**Dataset records**
━━━━
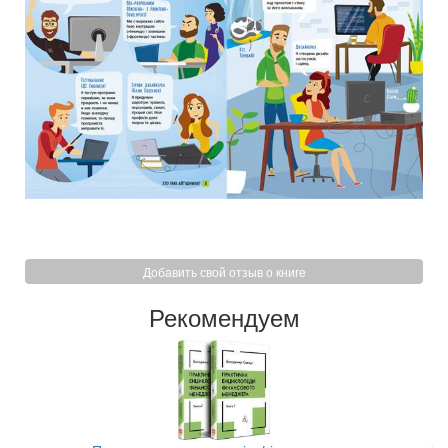
Добавить свой отзыв о книге
Рекомендуем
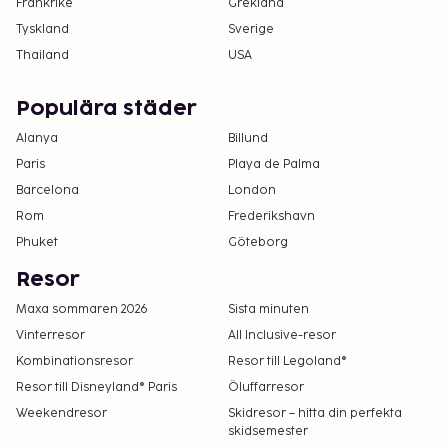
Frankrike
Grekland
Gäster under 18 år är inte tillåtna på det här
Tyskland
Sverige
boendet, som endast är avsett för vuxna.
Thailand
USA
Populära städer
Alanya
Billund
Paris
Playa de Palma
Barcelona
London
Rom
Frederikshavn
Phuket
Göteborg
Resor
Maxa sommaren 2026
Sista minuten
Vinterresor
All Inclusive-resor
Kombinationsresor
Resor till Legoland®
Resor till Disneyland® Paris
Öluffarresor
Weekendresor
Skidresor – hitta din perfekta
skidsemester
━━━━
**Exercise directions**
Please return exactly the lines that run from the line with "Frederikshavn" through the end of the records above, both included, and nothing more.

**Result below**
Frederikshavn
Phuket
Göteborg
Resor
Maxa sommaren 2026
Sista minuten
Vinterresor
All Inclusive-resor
Kombinationsresor
Resor till Legoland®
Resor till Disneyland® Paris
Öluffarresor
Weekendresor
Skidresor – hitta din perfekta
skidsemester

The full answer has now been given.